U.S. Magistrate Judge Paul Grewal, Northern District of California (Jason Doiy / The Recorder)
SAN FRANCISCO — As it approaches trial in San Jose federal court, a suit over Apple technology that slices up streams of video data may itself be suffering death from a thousand cuts.
Tel Aviv-based Emblaze Ltd. has sued Apple Inc. over its HTTP Live Streaming technology, which Apple uses to improve audio and video streaming in iPhones, iPads and other mobile devices. U.S. Magistrate Judge Paul Grewal, who is presiding over the case, has compared the technology to the Veg-o-Matic once touted on late-night TV for slicing and dicing. “But rather than carrots or celery, this contraption chops up streams of data for upload and download,” the judge wrote in an order earlier this year.
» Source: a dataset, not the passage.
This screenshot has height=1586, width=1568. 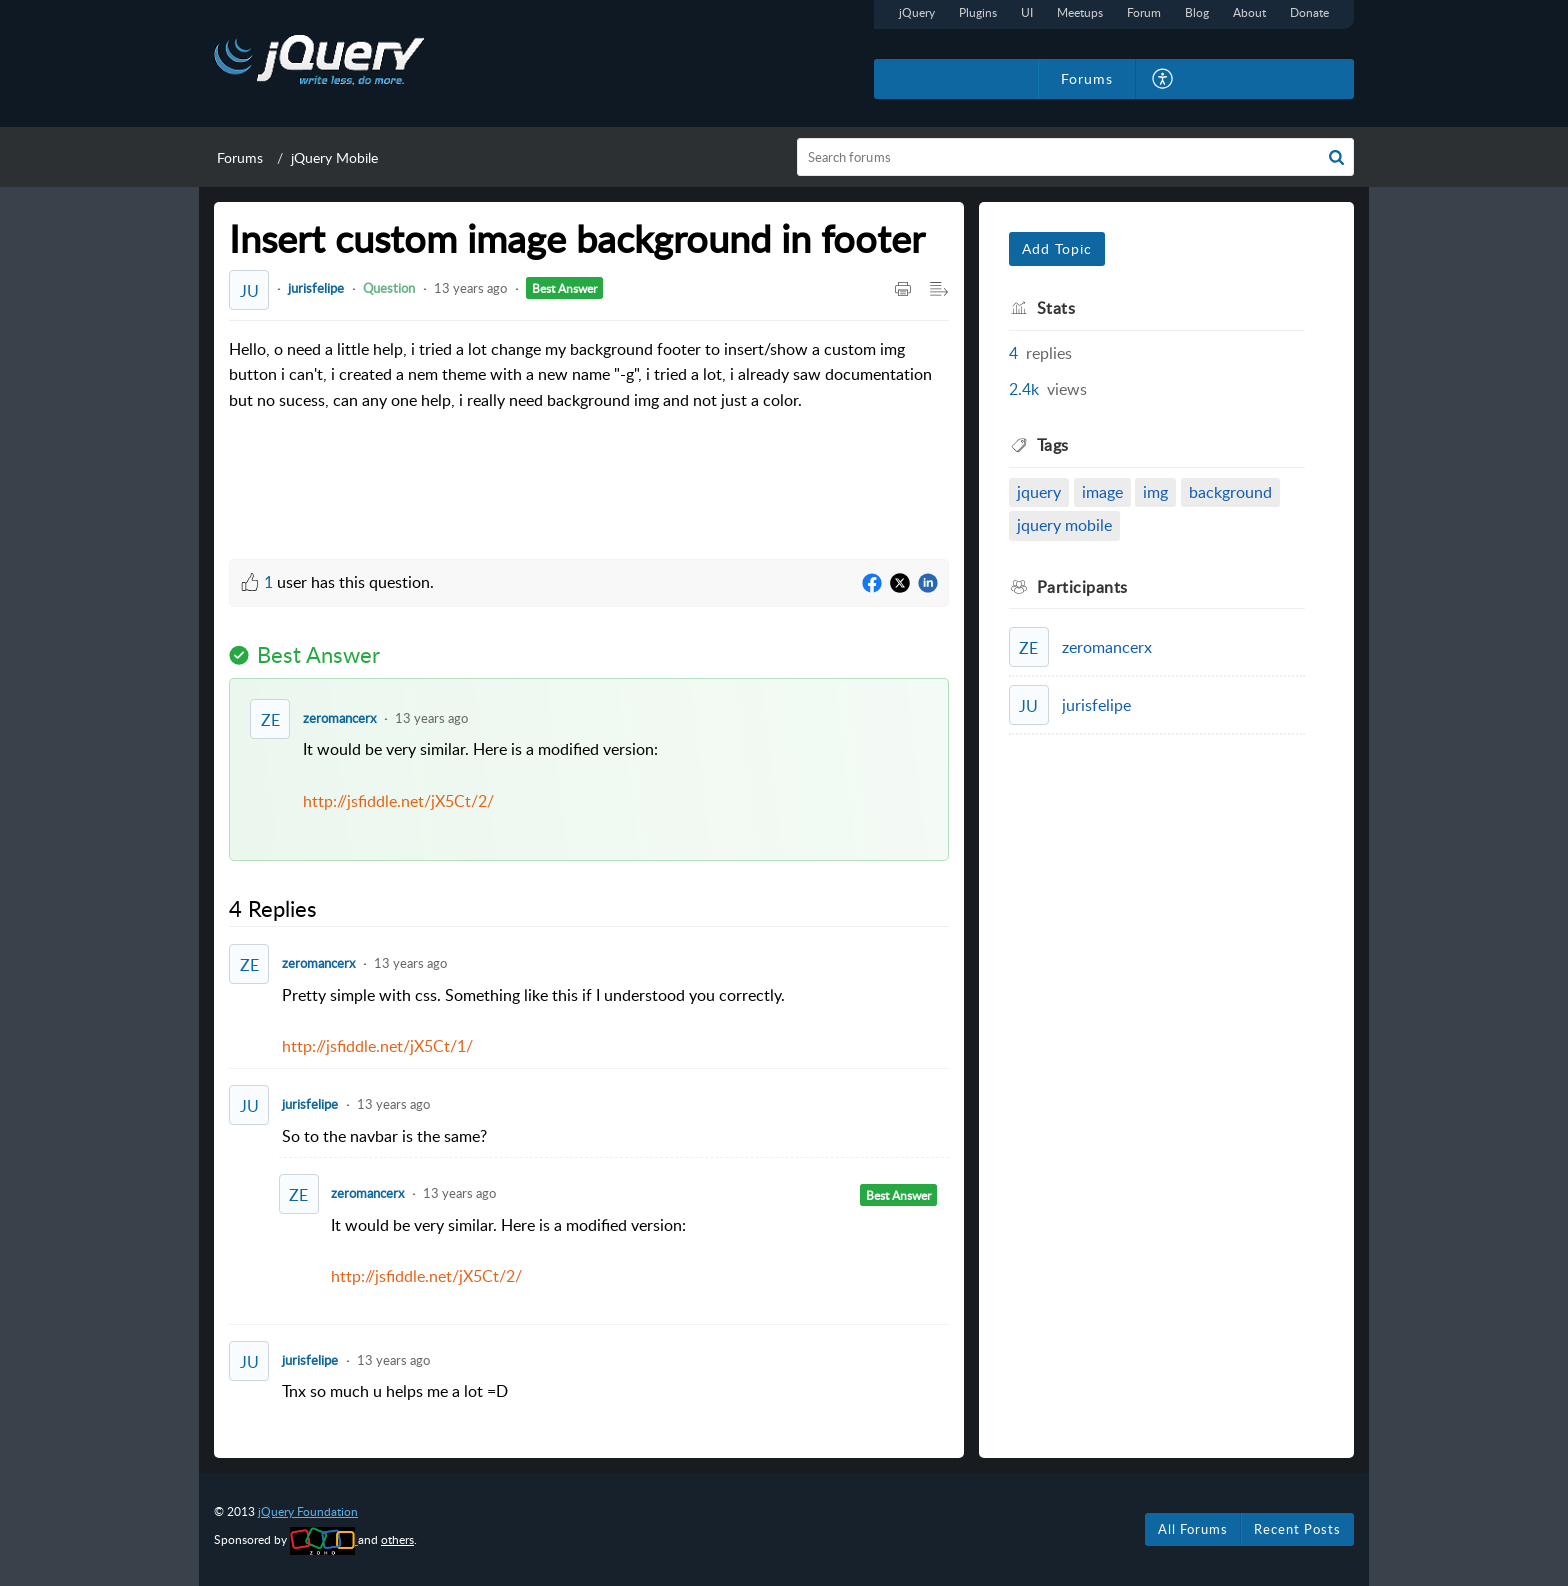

The U.S. Supreme Court cut into a big chunk of Emblaze’s claims with its June 2 ruling on induced infringement in Limelight Networks v. Akamai Technologies. And on Wednesday, Grewal pared Emblaze’s theory of damages, excluding evidence of licenses or license demands from Apple’s litigation with Motorola and Samsung. Emblaze will, however, be allowed to admit publicly available information about standards-essential licenses on video compression technology.
Grewal also granted Apple’s request to prevent what it calls “Apple bashing” by Emblaze expert Catherine Lawton, including her contention that Apple has “turned into paranoid security Nazis.”
“This is an easy call,” Grewal wrote. “Lawton will not be permitted to engage in such emotional appeals.”
The Supreme Court ruled in Limelight that all steps in infringement of a method claim must be attributable to a single party. Because third parties typically provide the video content that is streamed on Apple devices, Emblaze conceded eight of its 12 method claims. But it argued that the remaining four should go before a jury, because expert witness Vijay Madisetti had offered “parallel analyses” of those claims, one that would survive Limelight and one that may not.
Grewal agreed, though he didn’t sound enthused about Emblaze’s chances on these claims. “Perhaps this hedging will expose Madisetti in cross examination. But that is Emblaze’s problem, not Apple’s,” he wrote in a June 18 order. “In any event, Apple can examine his theories and the jury can assess whether they credit his opinion.”
Emblaze also has been advancing 10 apparatus claims that are not affected by Limelight. The company, which is represented by Cozen O’Connor, Davis Wright Tremaine and two other firms, is scheduled to present a narrowed set of claims Thursday, with trial set to begin Friday.
Apple is represented primarily by DLA Piper and Greenberg Traurig.
Grewal’s order on damages Wednesday had something for both sides. Lawton will be allowed to construct a hypothetical negotiation based on all of the Apple products that infringe Emblaze’s patent, not just those products that directly infringe.
On the other hand, Grewal forbade Lawton from referring to Apple’s gross profit margins following the introduction of HTTP Live Streaming as a “starting point” for the negotiation. That, the judge said, is “plainly and nothing more than a big number used to justify a small number.”